By Jacob Aizikowitz
C-Level Advisor, the OutputLinks Communications Group
Enterprises Often Overlook Print Media as They Plan Their Omnichannel
I decided to write this note because I am intrigued by what I see as a big gap between the print industry's praising of print's value and the reality of print's infrequent use by enterprises' marketing. Assuming my observation is correct, one must wonder why enterprises often overlook print in their Customer Experience efforts. Why is it that enterprises tend to focus purely on digital media for their customer experience efforts?

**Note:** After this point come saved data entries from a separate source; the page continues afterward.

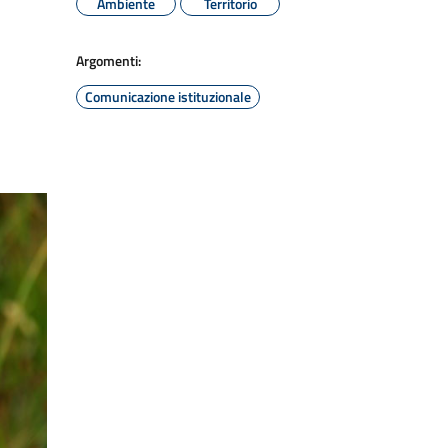
Ambiente
Territorio
Argomenti:
Comunicazione istituzionale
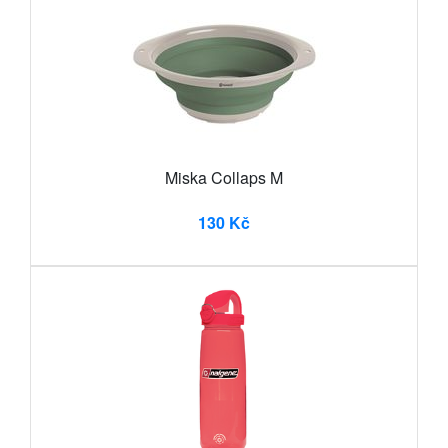
Miska Collaps M
130 Kč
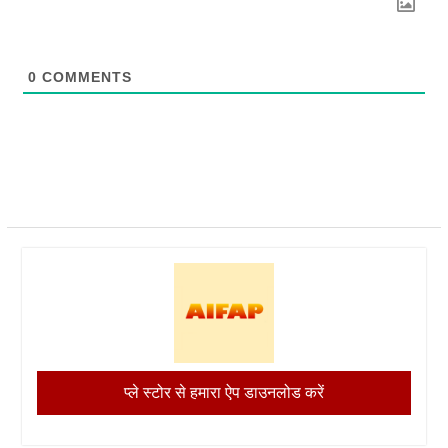
0
COMMENTS
प्ले स्टोर से हमारा ऐप डाउनलोड करें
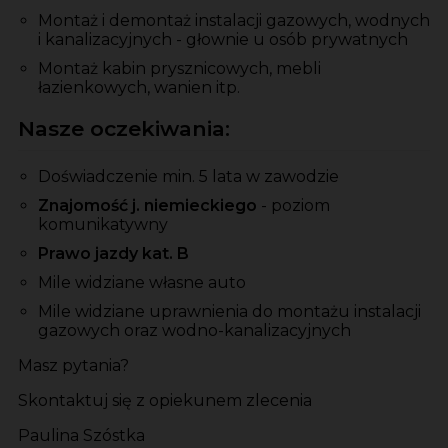
Montaż i demontaż instalacji gazowych, wodnych
i kanalizacyjnych - głownie u osób prywatnych
Montaż kabin prysznicowych, mebli
łazienkowych, wanien itp.
Nasze oczekiwania:
Doświadczenie min. 5 lata w zawodzie
Znajomość j. niemieckiego
- poziom
komunikatywny
Prawo jazdy kat. B
Mile widziane własne auto
Mile widziane uprawnienia do montażu instalacji
gazowych oraz wodno-kanalizacyjnych
Masz pytania?
Skontaktuj się z opiekunem zlecenia
Paulina Szóstka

Many in the print industry believe that this declining use of print is due to a lack of awareness of print's value in the media mix of Omnichannel marketing. While I agree with the importance of awareness, I think that a lack of awareness is not the issue here. There is a vast and growing body of research that repeatedly proves the unique value of print, and we cannot assume that enterprises are ignorant of this work. Hence, in my view, lack of awareness cannot be the main reason for the infrequent use of print in enterprises' customer experiences efforts.
I suggest that the main causal for print's infrequent use in modern Enterprise marketing is a technology gap, which is all-around how one uses data and rules -- for personalization or customization -- in print and digital media. I believe that this gap leads enterprise marketing professionals to perceive print as foreign, cumbersome, not timely, and costly. Furthermore, I think that such perceptions "kill" the use of print, even for executives who are fully aware of print's unique positive values.

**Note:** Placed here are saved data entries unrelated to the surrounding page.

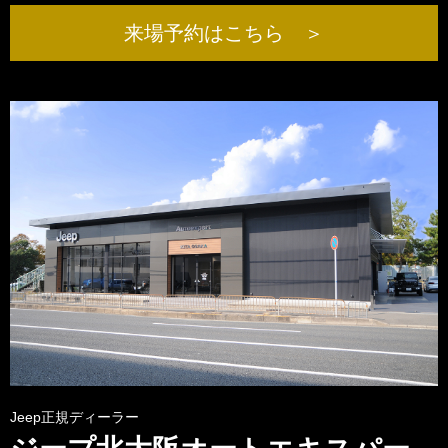
来場予約はこちら ＞
Jeep正規ディーラー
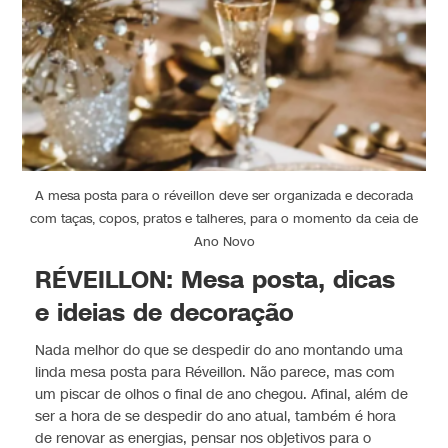
A mesa posta para o réveillon deve ser organizada e decorada
com taças, copos, pratos e talheres, para o momento da ceia de
Ano Novo
RÉVEILLON: Mesa posta, dicas
e ideias de decoração
Nada melhor do que se despedir do ano montando uma
linda mesa posta para Réveillon. Não parece, mas com
um piscar de olhos o final de ano chegou. Afinal, além de
ser a hora de se despedir do ano atual, também é hora
de renovar as energias, pensar nos objetivos para o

Let's zoom-in and understand better the gap and its impact.
It Is All About Online vs. Offline Handling of Data and Rules
Every personalization technology must interact with data and use rules (also known as "logic" or "code") to determine the individualized content and appearance of touchpoints – e.g., email, website, direct mail, etc. -- that make each person's journey and experience.
In the digital media world, such technologies use data and rules in an online fashion. For example, websites interact directly with databases and use computations on such data (e.g., by having scripts as part of the website "code") to present the visitor with individualized content or update the data to reflect the visitor's interaction. And it is all done live, as part of the visitor's interactions with the media. One of the benefits of using data and rules in a live and online nature is that the customer experience is always current. Being current means that it will reflect not only what was known about the person from their history or demographics, but, for every touchpoint, it will reflect changes and choices made, by the person, in previous touchpoints of their current journey!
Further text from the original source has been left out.